1. You can remove the oil filter without a filter wrench, just use a large enough pair of channel lock pliers to loosen it* and then remove by hand.



* It does not matter if the filter gets damaged since you are replacing it.


2. You can replace the oil filter without a filter wrench, as per the Nissan Versa (C11) Service Manual (page MA-13):

"Screw oil filter manually until it touches the installation surface, then tighten it by 2/3 turn."

Otherwise torque the oil filter to 17.7 N·m (13 ft-lb)


3. You do not need to remove the plastic splash guard to get to the oil filter (though it does make it easier). Just place a large rag or a bunch of paper towels directly under the filter to catch the oil that comes out of the filter when you remove it.


4. Torque the oil drain plug to 34.3 N·m (25 ft-lb)*

* Ironically the Nissan Versa (C11) Service Manual does not list this in their oil change section but it can be found on page EM-24.

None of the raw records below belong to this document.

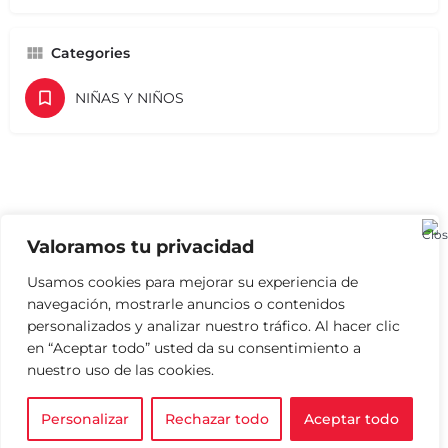
Categories
NIÑAS Y NIÑOS
Valoramos tu privacidad
Usamos cookies para mejorar su experiencia de
navegación, mostrarle anuncios o contenidos
personalizados y analizar nuestro tráfico. Al hacer clic
en “Aceptar todo” usted da su consentimiento a
nuestro uso de las cookies.
Personalizar
Rechazar todo
Aceptar todo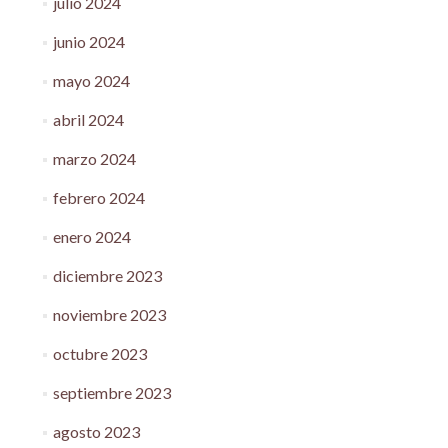
julio 2024
junio 2024
mayo 2024
abril 2024
marzo 2024
febrero 2024
enero 2024
diciembre 2023
noviembre 2023
octubre 2023
septiembre 2023
agosto 2023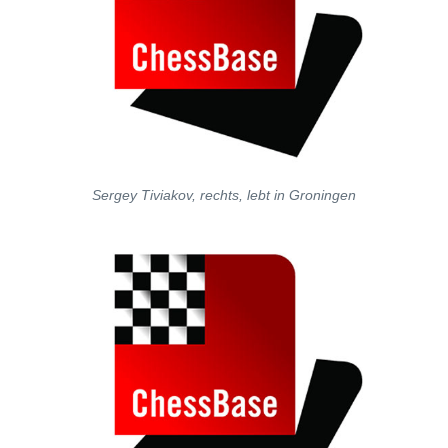
Sergey Tiviakov, rechts, lebt in Groningen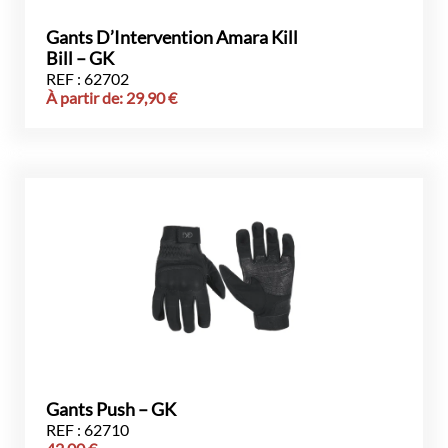
Gants D’Intervention Amara Kill
Bill – GK
REF : 62702
À partir de:
29,90
€
Gants Push – GK
REF : 62710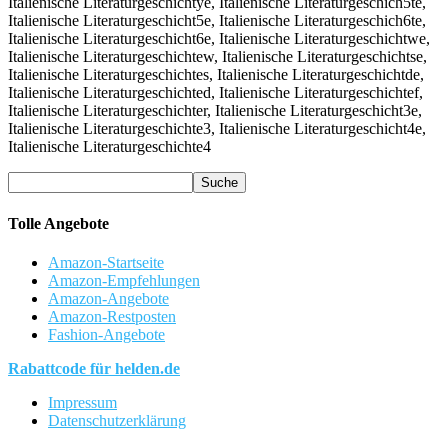
Tolle Angebote
Amazon-Startseite
Amazon-Empfehlungen
Amazon-Angebote
Amazon-Restposten
Fashion-Angebote
Rabattcode für helden.de
Impressum
Datenschutzerklärung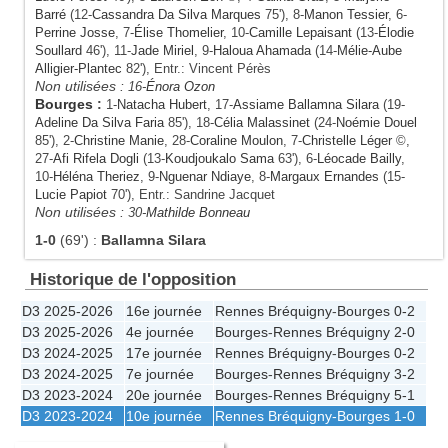
Barré
(12-
Cassandra Da Silva Marques
75'), 8-
Manon Tessier
, 6-
Perrine Josse
, 7-
Élise Thomelier
, 10-
Camille Lepaisant
(13-
Élodie
Soullard
46'), 11-
Jade Miriel
, 9-
Haloua Ahamada
(14-
Mélie-Aube
Alligier-Plantec
82'), Entr.: Vincent Pérès
Non utilisées :
16-
Énora Ozon
Bourges
:
1-
Natacha Hubert
, 17-
Assiame Ballamna Silara
(19-
Adeline Da Silva Faria
85'), 18-
Célia Malassinet
(24-
Noémie Douel
85'), 2-
Christine Manie
, 28-
Coraline Moulon
, 7-
Christelle Léger
©,
27-
Afi Rifela Dogli
(13-
Koudjoukalo Sama
63'), 6-
Léocade Bailly
,
10-
Héléna Theriez
, 9-
Nguenar Ndiaye
, 8-
Margaux Ernandes
(15-
Lucie Papiot
70'), Entr.: Sandrine Jacquet
Non utilisées :
30-
Mathilde Bonneau
1-0
(69')
:
Ballamna Silara
Historique de l'opposition
D3 2025-2026
16e journée
Rennes Bréquigny
-
Bourges
0-2
D3 2025-2026
4e journée
Bourges
-
Rennes Bréquigny
2-0
D3 2024-2025
17e journée
Rennes Bréquigny
-
Bourges
0-2
D3 2024-2025
7e journée
Bourges
-
Rennes Bréquigny
3-2
D3 2023-2024
20e journée
Bourges
-
Rennes Bréquigny
5-1
D3 2023-2024
10e journée
Rennes Bréquigny
-
Bourges
1-0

5. Always use the correct oil viscosity your engine was designed for. For the Nissan Versa (C11) use 5W-30.* As per the Nissan Versa (C11) Service Manual (page MA-12):

"SAE 5W-30 viscosity oil is preferred for all temperatures. SAE 10W-30 and 10W-40 viscosity oil may be used if the ambient temperature is above −18°C (0°F)."

"Use of 5W-30 viscosity oil will increase fuel economy."

* Using thicker oil to "quiet" a noisy engine is an urban legend that can cause engine damage.


6. Only use Nissan recommended API graded oil or newer, as per the Nissan Versa (C11) Service Manual (page MA-11)

"Recommended Fluids: API grade SH, SJ, SL or SM, Energy Conserving" *



* You can use newer API ratings such as SN, which will be backwards compatible and the newer ratings always meet higher standards.